Created 06-01-2017 09:28 AM
In order to avoid full table scan on Hbase table i thought to run mapreduce on Hbase table snapshot .
I have created snapshot of my table using below command
snapshot 'FundamentalAnalytic','FundamentalAnalyticSnapshot'
After that to run mapreduce i have to transfer it to my local HDFS .So i ran export command like following and copy it to tmp dir .
hbase org.apache.hadoop.hbase.snapshot.ExportSnapshot -snapshot FundamentalAnalyticSnapshot -copy-to /tmp/ -mappers 16
It got copied successfully not i ran mapreduce job that has driver code like this.
String snapshotName="FundamentalAnalyticSnapshot";
TableMapReduceUtil.initTableSnapshotMapperJob(snapshotName, scan, DefaultMapper.class, NullWritable.class, Text.class, job,true, new Path("/tmp");
But it throw error
org.apache.hadoop.hbase.snapshot.CorruptedSnapshotException: Couldn't read snapshot info from:file:/tmp/hbase-cloudera/hbase/.hbase-snapshot/FundamentalAnalyticSnapshot/.snapshotinfo at org.apache.hadoop.hbase.snapshot.SnapshotDescriptionUtils.readSnapshotInfo(SnapshotDescriptionUtils.java:294) at org.apache.hadoop.hbase.snapshot.RestoreSnapshotHelper.copySnapshotForScanner(RestoreSnapshotHelper.java:818) at org.apache.hadoop.hbase.mapreduce.TableSnapshotInputFormatImpl.setInput(TableSnapshotInputFormatImpl.java:355) at org.apache.hadoop.hbase.mapreduce.TableSnapshotInputFormat.setInput(TableSnapshotInputFormat.java:204) at org.apache.hadoop.hbase.mapreduce.TableMapReduceUtil.initTableSnapshotMapperJob(TableMapReduceUtil.java:335) at com.thomsonretuers.hbase.HBaseToFileDriver.run(HBaseToFileDriver.java:128) at org.apache.hadoop.util.ToolRunner.run(ToolRunner.java:70) at com.thomsonretuers.hbase.HBaseToFileDriver.main(HBaseToFileDriver.java:75) Caused by: java.io.FileNotFoundException: File file:/tmp/hbase-cloudera/hbase/.hbase-snapshot/FundamentalAnalyticSnapshot/.snapshotinfo does not exist
I know i am doing some mistake in not exporting snapshot to correct dir .
Please help me .
Thanks,
Sudarshan
Created 06-01-2017 02:26 PM
MapReduce over HBase Snapshots expects the snapshot to exist in the HBase installation, not the exported version of it.

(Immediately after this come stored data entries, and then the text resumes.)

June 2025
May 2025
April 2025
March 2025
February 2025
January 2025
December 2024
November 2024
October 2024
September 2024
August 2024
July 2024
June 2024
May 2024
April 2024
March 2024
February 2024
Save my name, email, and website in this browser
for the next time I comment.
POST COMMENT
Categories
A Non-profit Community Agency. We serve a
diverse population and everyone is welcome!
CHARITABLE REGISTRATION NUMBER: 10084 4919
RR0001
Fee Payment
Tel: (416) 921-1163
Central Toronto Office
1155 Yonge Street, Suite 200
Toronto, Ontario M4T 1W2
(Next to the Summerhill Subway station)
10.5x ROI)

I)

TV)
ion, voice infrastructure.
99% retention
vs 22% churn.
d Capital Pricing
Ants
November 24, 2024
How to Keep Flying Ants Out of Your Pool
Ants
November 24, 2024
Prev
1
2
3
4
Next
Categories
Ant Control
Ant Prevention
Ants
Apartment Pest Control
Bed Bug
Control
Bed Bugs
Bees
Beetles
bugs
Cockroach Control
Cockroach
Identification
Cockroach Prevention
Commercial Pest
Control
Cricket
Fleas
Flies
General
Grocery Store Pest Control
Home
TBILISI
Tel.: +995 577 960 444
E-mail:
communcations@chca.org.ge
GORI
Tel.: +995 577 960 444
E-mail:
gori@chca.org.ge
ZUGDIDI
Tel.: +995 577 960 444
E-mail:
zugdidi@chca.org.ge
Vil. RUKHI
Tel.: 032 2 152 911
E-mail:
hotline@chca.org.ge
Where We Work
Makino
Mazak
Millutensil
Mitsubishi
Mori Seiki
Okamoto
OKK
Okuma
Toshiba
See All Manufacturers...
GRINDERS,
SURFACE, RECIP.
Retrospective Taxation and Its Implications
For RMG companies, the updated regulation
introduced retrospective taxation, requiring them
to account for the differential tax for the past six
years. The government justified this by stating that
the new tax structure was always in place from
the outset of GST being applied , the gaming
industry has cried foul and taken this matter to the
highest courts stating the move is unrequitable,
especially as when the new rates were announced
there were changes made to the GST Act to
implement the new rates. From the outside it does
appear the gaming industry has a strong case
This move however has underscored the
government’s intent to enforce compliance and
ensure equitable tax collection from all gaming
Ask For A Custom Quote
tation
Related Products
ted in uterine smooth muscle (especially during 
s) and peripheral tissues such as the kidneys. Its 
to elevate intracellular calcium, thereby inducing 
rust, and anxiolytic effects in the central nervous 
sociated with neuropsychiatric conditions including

You are also providing a path with file:// where you probably want hdfs://.
Created 06-01-2017 03:54 PM
I did not get your point snapshot to exist in the HBase installation.Do i have to move snapshot somewhere ?
When i take snapshot will this not automatically available in the Hbase directory .
Also i changes the restorePath as hdfs://quickstart.cloudera:8020/hbase.
java.lang.IllegalArgumentException: java.net.URISyntaxException: Relative path in absolute URI: hdfs://quickstart.cloudera:8020bd03e5d6-bb0a-46ac-b900-65ae0fe0a439
Created 06-03-2017 07:04 PM
Solved it after using correct path
Create snapshot
snapshot 'FundamentalAnalytic','FundamentalAnalyticSnapshot'
Export Snapshot to local hdfs
hbase org.apache.hadoop.hbase.snapshot.ExportSnapshot -snapshot FundamentalAnalyticSnapshot -copy-to /tmp -mappers 16
Driver Job Configuration to rum mapreduce on Hbase snapshot
String snapshotName="FundamentalAnalyticSnapshot"; Path restoreDir = new Path("hdfs://quickstart.cloudera:8020/tmp"); String hbaseRootDir = "hdfs://quickstart.cloudera:8020/hbase"; TableMapReduceUtil.initTableSnapshotMapperJob(snapshotName, // snapshot name scan, // Scan instance to control CF and attribute selection DefaultMapper.class, // mapper class NullWritable.class, // mapper output key Text.class, // mapper output value job, true, restoreDir);
Also running mapreduce on Hbase snapshot will skip scan on Hbase table and also there will be no impact on region server.